DAVIDOSKY CONSIGLIA - PER DAVID BOWIE. Doveva avere un’altra fisionomia questa settimana, ma "Davidosky consiglia", esce in edizione ridotta e controvoglia. Esce con profondo rammarico e grande commozione per la perdita di quel genio assoluto, quel pazzo visionario, quell’entità polimorfa di David Bowie. Io penso che sia ritornato nel suo pianeta, abbia ripreso l’astronave, quella da cui era sceso tantissimi anni fa. Forse perché la Terra è troppo banale e sempre rivolta al passato, mai al futuro, e a un uomo che stava avanti come lui, ormai questo pianeta gli doveva stare stretto. Quegli occhi uno diverso dall’altro, uno sul presente e l’altro sempre rivolto al futuro, non potevano durare a lungo, rimanere sempre aperti con lo sguardo rivolto su questo vecchio stanco mondo che non meritava obiettivamente il suo essere. Svegliarsi con la notizia della morte di un genio rende sicuramente più incerto questo mondo. Le certezze finiscono, ma ne nascono di nuove, di più intense, con la speranza che quello spirito, quell’anima inquieta grazie alla sua musica ci parli ancora. Gli ultimi giorni del 2015 ho ascoltato continuamente “Diamond dogs”, album del 74, e in particolar modo “Sweet thing”, dall’atmosfera così introspettiva, intima e sofferta. I consigli che seguiranno sono relativi a quattro film che ha interpretato Bowie. Con la speranza che i consigli vi elettrizzeranno, in onore di un genio assoluto, di un artista vero, vi auguro…
Buona Visione
L’uomo che cadde sulla terra (Nicolas Roeg, Gran Bretagna, 1976). Un film sofferto, instabile, visionario. Una metafora sulla solitudine moderna, sull’alienazione dell’Occidente, sull’esistenza. La storia è quella di un alieno che si accontenta di una fidanzata terrestre rompi*oglioni come poche, che almeno è l’unica che gli vuole bene. Un film per niente convenzionale, una narrazione ambigua, qualcosa che va oltre, come Bowie stesso. Consigliato a chi non si accontenta dei limiti imposti dalla società ed è capace di viaggiare con la mente, oltre le convenzioni, oltre, inseguendo la propria utopia perché prima o poi l’afferrerà per non lasciarla mai più. Perché ricordatevi una cosa, un’utopia non è qualcosa di irrealizzabile, ma di perfetto!

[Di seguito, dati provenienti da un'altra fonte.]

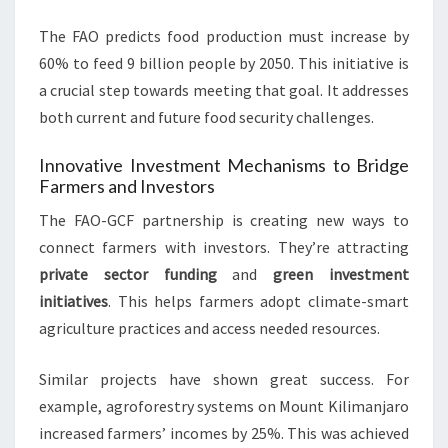
The FAO predicts food production must increase by
60% to feed 9 billion people by 2050. This initiative is
a crucial step towards meeting that goal. It addresses
both current and future food security challenges.
Innovative Investment Mechanisms to Bridge
Farmers and Investors
The FAO-GCF partnership is creating new ways to
connect farmers with investors. They’re attracting
private sector funding
and
green investment
initiatives
. This helps farmers adopt climate-smart
agriculture practices and access needed resources.
Similar projects have shown great success. For
example, agroforestry systems on Mount Kilimanjaro
increased farmers’ incomes by 25%. This was achieved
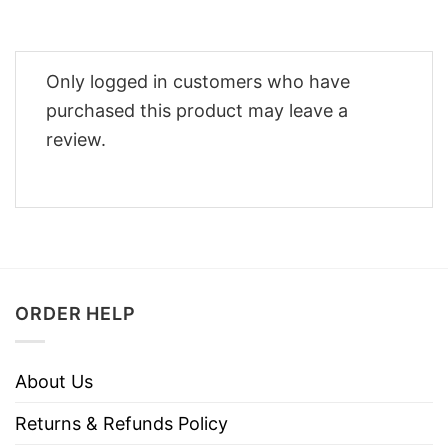
Only logged in customers who have
purchased this product may leave a
review.
ORDER HELP
About Us
Returns & Refunds Policy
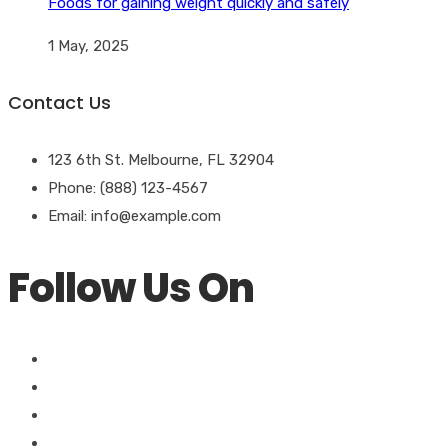
Foods for gaining weight quickly and safely
1 May, 2025
Contact Us
123 6th St. Melbourne, FL 32904
Phone: (888) 123-4567
Email: info@example.com
Follow Us On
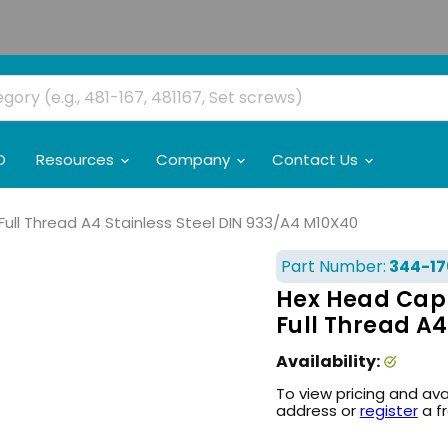
O
Resources
Company
Contact Us
ull Thread A4 Stainless Steel DIN 933/A4 M10X40
Part Number:
344-17
Hex Head Cap 
Full Thread A4
Availability:
To view pricing and ava
address or
register
a f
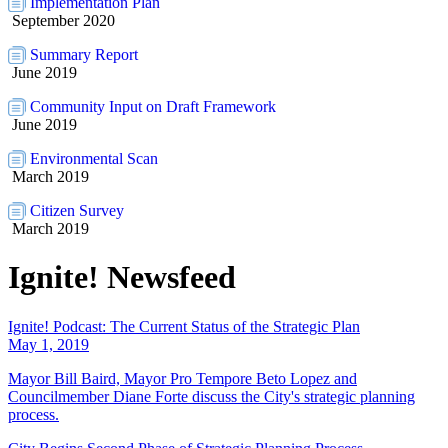
Implementation Plan
September 2020
Summary Report
June 2019
Community Input on Draft Framework
June 2019
Environmental Scan
March 2019
Citizen Survey
March 2019
Ignite! Newsfeed
Ignite! Podcast: The Current Status of the Strategic Plan
May 1, 2019
Mayor Bill Baird, Mayor Pro Tempore Beto Lopez and
Councilmember Diane Forte discuss the City's strategic planning
process.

Furyo (Nagisa Oshima, Gran Bretagna/Giappone, 1983). Un film ormai caduto nel dimenticatoio purtroppo. Ma merita troppo. Una triste e amara riflessione su tanti aspetti dell’esistenza. La colonna sonora di Sakamoto poi è qualcosa di straordinario che conferisce un’atmosfera magica a questo film. Consigliato per capire quanto Bowie sia stato grande anche come attore, ma anche a chi è capace di vivere ogni cosa con trasporto e intensità, senza mai dare nulla per scontato
Labirynth (Jim Henson, Gran Bretagna/Usa, 1986). Una favola piena di magia, di allegria, e della musica di David. Forse chi non l’ha visto da bambino oggi non potrà apprezzarlo, però provateci lo stesso. Dopo chiudete gli occhi e immaginate la vostra favola visionaria senza freni. Consigliato a chi non ha smesso neanche un solo istante di sognare, di immaginare, di pensare mondi possibili migliori della realtà, e soprattutto non ha ucciso il bambino che era un tempo.
Absolute beginner (Julien Temple, Regno unito, 1986) un film particolare. Quest’atmosfera inglese anni cinquanta è favolosa e raramente l’abbiamo vista. Una Londra senza Beatles e Rolling Stones, senza fotografi che producono mondi, senza modelle, senza artisti strafatti. Mah insomma. È un film così raffinato, per certi versi patinato ed elegante, che vi verrà voglia di vestire come i personaggi. La colonna sonora poi è stupenda. Consigliato a chi cerca sempre prodotti insoliti e a chi non si accontenta delle forme convenzionali dell’arte.